Health
Britain approves Novo Nordisk weight-loss pill in obesity drug race
Britain’s medicines regulator has approved Novo Nordisk’s weight-loss pill, opening the door to the first daily oral GLP-1 treatment for obesity in the UK and sharpening competition with Eli Lilly. The decision gives the Danish drugmaker a needle-free option in a market already reshaped by demand for injectable obesity medicines, but it does not yet guarantee broad public access.
The Medicines and Healthcare products Regulatory Agency cleared the tablet for adults living with obesity and for some patients with a body mass index between 27 and 30 who also have at least one weight-related condition.

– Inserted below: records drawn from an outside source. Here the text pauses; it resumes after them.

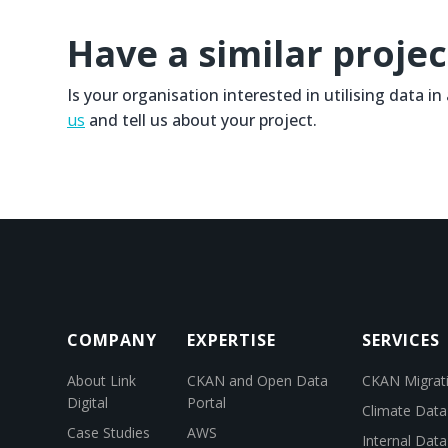
Have a similar projec
Is your organisation interested in utilising data i
us
and tell us about your project.
COMPANY
EXPERTISE
SERVICES
About Link
CKAN and Open Data
CKAN Migrat
Digital
Portal
Climate Data
Case Studies
AWS
Internal Dat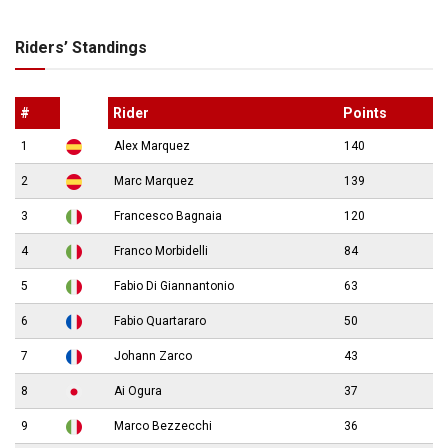
Riders’ Standings
#
Rider
Points
1
Alex Marquez
140
2
Marc Marquez
139
3
Francesco Bagnaia
120
4
Franco Morbidelli
84
5
Fabio Di Giannantonio
63
6
Fabio Quartararo
50
7
Johann Zarco
43
8
Ai Ogura
37
9
Marco Bezzecchi
36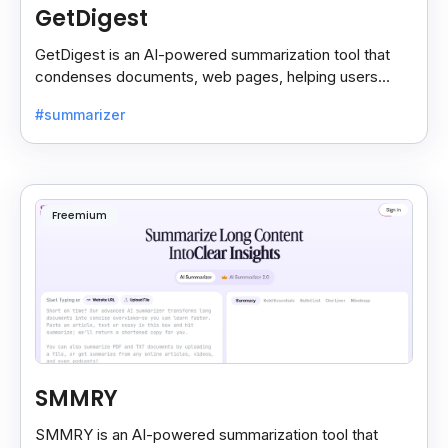
GetDigest
GetDigest is an AI-powered summarization tool that
condenses documents, web pages, helping users
save time and process information faster.
#summarizer
Freemium
SMMRY
SMMRY is an AI-powered summarization tool that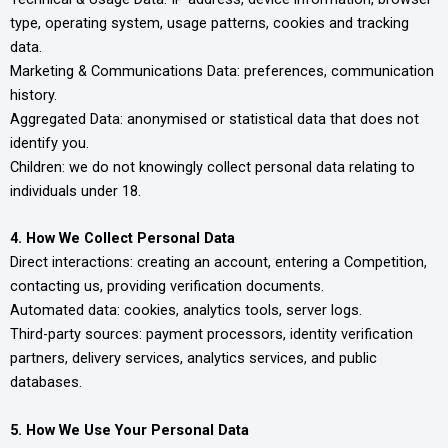
type, operating system, usage patterns, cookies and tracking
data.
Marketing & Communications Data: preferences, communication
history.
Aggregated Data: anonymised or statistical data that does not
identify you.
Children: we do not knowingly collect personal data relating to
individuals under 18.
4. How We Collect Personal Data
Direct interactions: creating an account, entering a Competition,
contacting us, providing verification documents.
Automated data: cookies, analytics tools, server logs.
Third-party sources: payment processors, identity verification
partners, delivery services, analytics services, and public
databases.
5. How We Use Your Personal Data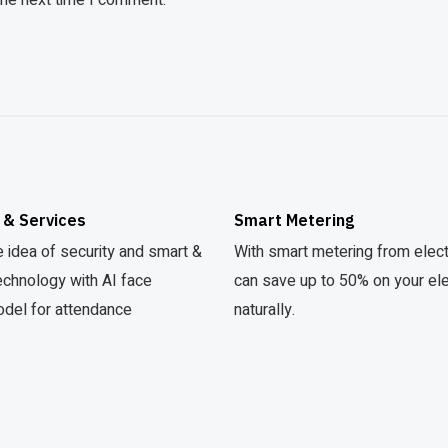
the next time I comment.
 & Services
Smart Metering
 idea of security and smart &
With smart metering from elec
echnology with AI face
can save up to 50% on your elect
odel for attendance
naturally.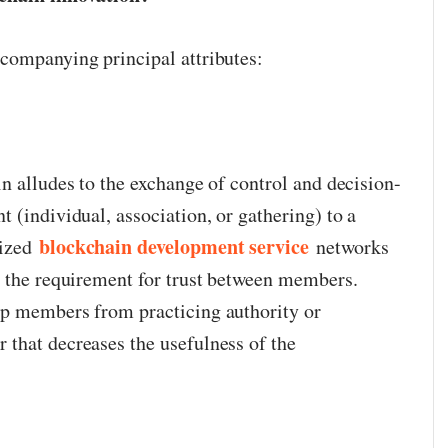
companying principal attributes:
n alludes to the exchange of control and decision-
 (individual, association, or gathering) to a
blockchain development service
lized
networks
n the requirement for trust between members.
ep members from practicing authority or
that decreases the usefulness of the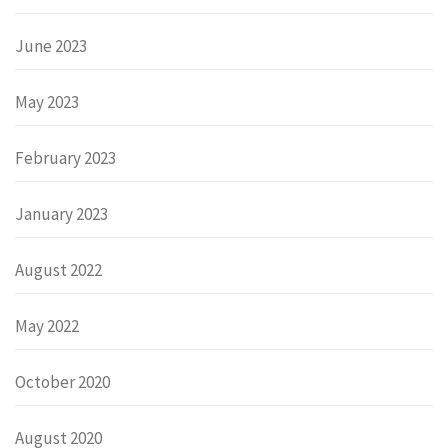
June 2023
May 2023
February 2023
January 2023
August 2022
May 2022
October 2020
August 2020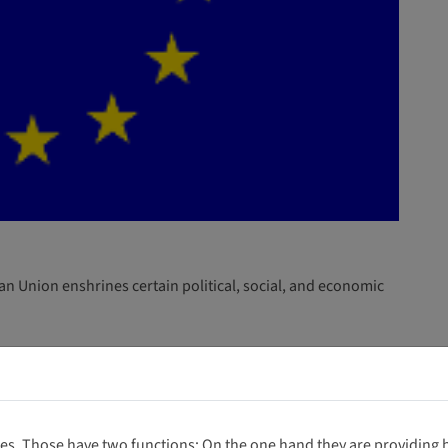
n Union enshrines certain political, social, and economic
 titles.
es. Those have two functions: On the one hand they are providing ba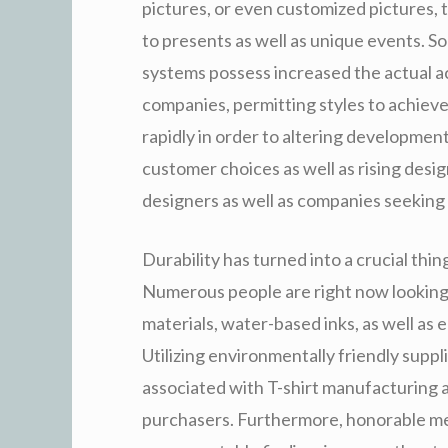
pictures, or even customized pictures, 
to presents as well as unique events. S
systems possess increased the actual ac
companies, permitting styles to achieve
rapidly in order to altering developme
customer choices as well as rising desig
designers as well as companies seeking 
Durability has turned into a crucial thin
Numerous people are right now looking f
materials, water-based inks, as well a
Utilizing environmentally friendly supp
associated with T-shirt manufacturing a
purchasers. Furthermore, honorable me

Novo said the approval was based on its OASIS 4 phase 3 trial of semaglutide tablets 25 mg, in which adults lost about 13.6% of body weight after 64 weeks, compared with 2.4% on placebo. Under a full adherence analysis, the loss was about 16.6% versus 2.7%.

The company said the pill should be available via private prescription within weeks, a timetable that puts early access in the hands of people who can pay out of pocket or use private telehealth channels before any broader National Health Service rollout. The drug starts at 1.5 mg daily and rises stepwise to 4 mg, 9 mg and then 25 mg, with at least a month at each dose level. That dose-escalation plan is designed to reduce side effects, but it also underscores that access will depend on close prescribing oversight.
The approval matters far beyond Novo’s pipeline. It is the first daily oral GLP-1 weight-loss pill approved in the UK and the first oral Wegovy approval in Europe, giving the company an early lead in a category analysts expect could become a major commercial market over the next decade. Novo’s U.S.-listed shares rose on the news, signaling investor confidence that a tablet could widen the addressable market beyond patients comfortable with injections or those blocked by supply and insurance barriers.

For Britain, the public-health stakes are substantial. NHS England says obesity contributed to more than 1.2 million hospital admissions in 2022/23, and the Health Survey for England estimated that 64.5% of adults in England were overweight or living with obesity in 2023/24. University of Glasgow cardiometabolic medicine professor Naveed Sattar said the approval was welcome for people who would prefer not to use injections, but the larger question is whether a premium oral product can shift treatment at scale. NICE still has to review the pill before NHS access can expand, and until then the new option is likely to reach private patients first.